イノベーションプログラム(第六期:2024〜2028年度)
「ハイテクスタートアップと急成長スタートアップにおけるアントレプレナーシップ」プロジェクト

「ユニコーン」と呼ばれるスタートアップ企業が世界経済への影響力を高める中、起業に対する注目度が高まっている。他方、日本では、学生起業家が徐々に増えている印象を与えるとはいえ、高校・大学などの卒業予定者を一括で採用する「新卒採用」がみられている。2025年3月、富士通株式会社が一律の新卒採用を取りやめるなど労働市場に少しずつ変化がみられているとはいえ、多くの人が既存企業への就職を選択する就業構造は大きく変化していない。日本で起業を促進するためには、就職を選択した有職者の起業意識、また、その要因を明かにすることは重要といえる。

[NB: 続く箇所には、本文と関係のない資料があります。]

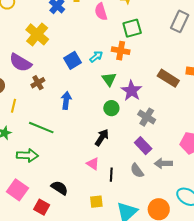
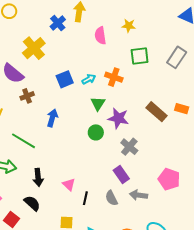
green square: (132, 28) -> (140, 56), moved
purple star: (131, 91) -> (118, 118), turned -30
black arrow: (102, 137) -> (38, 177), moved, turned 132

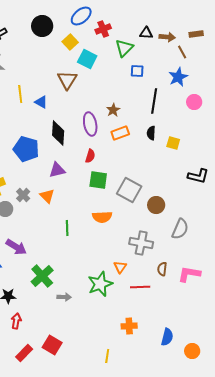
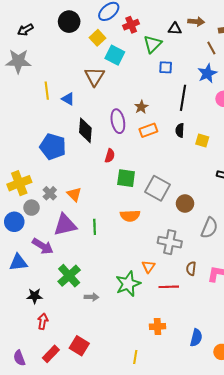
brown arrow: (167, 37) -> (196, 22), moved
red semicircle: (90, 156) -> (110, 156), moved
purple triangle: (57, 170) -> (65, 225), moved, size x1.4

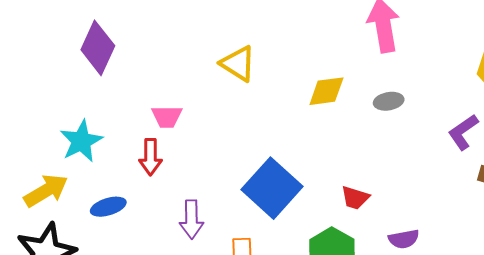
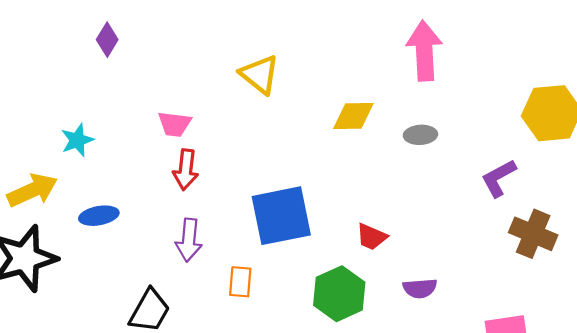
purple diamond: (98, 48) -> (107, 40), size x0.6
cyan star: (81, 141) -> (77, 140), size x0.7
red arrow: (150, 157) -> (186, 170), moved
blue square: (272, 188) -> (281, 216), turned 30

本稿では、有職者を対象に実施したアンケート調査「起業と転職の意識に関する国際比較調査」を用い、職歴などの個人属性および思考特性が起業意識に与える影響を検証する。この調査では、独自に作成した調査票を用い、2024年4月24日~5月15日、20歳~59歳の現業(パート・アルバイトは除く)を有する有職者を対象にインターネット調査を実施している。その特徴として、日本だけでなく、比較的経済規模や人口の近いイギリス、韓国についても同様に調査した点である。データブック国際労働比較2023より3ヵ国の性別・年齢階級別就業者数に合わせて割付回収を行い、最終的なサンプルサイズは、日本3,191、イギリス3,092、韓国3,070の合計9,353となっている。

 

「起業と転職の意識に関する国際比較調査」では、起業への関心、起業の経験、転職への関心、転職の経験の4つを質問している。図1は起業の経験と起業への関心を示しており、詳細は表1の通りである。起業の経験がある場合、日本、イギリス、韓国すべての国で、起業への関心のある比率が60%を超える。一方で、起業の経験がない場合、イギリスと韓国では、起業への関心のある比率は50%を超えるが、日本は24%にとどまり、イギリス、韓国との差異がみられる。

 

図2は起業経験者の起業への関心を示しており、詳細は表2の通りである。起業経験者を起業した事業を継続している人と継続していない人に分類する。起業経験者のうち、起業した事業を継続している人の場合、日本、イギリス、韓国すべてにおいて、起業への関心のある比率が70%を超えており、起業を継続している経験が次の起業への関心につながっている。一方で、起業した事業を継続していない人の場合、事業を継続している人と比較して起業への関心のある比率は低いが、3ヵ国とも50%を超えている。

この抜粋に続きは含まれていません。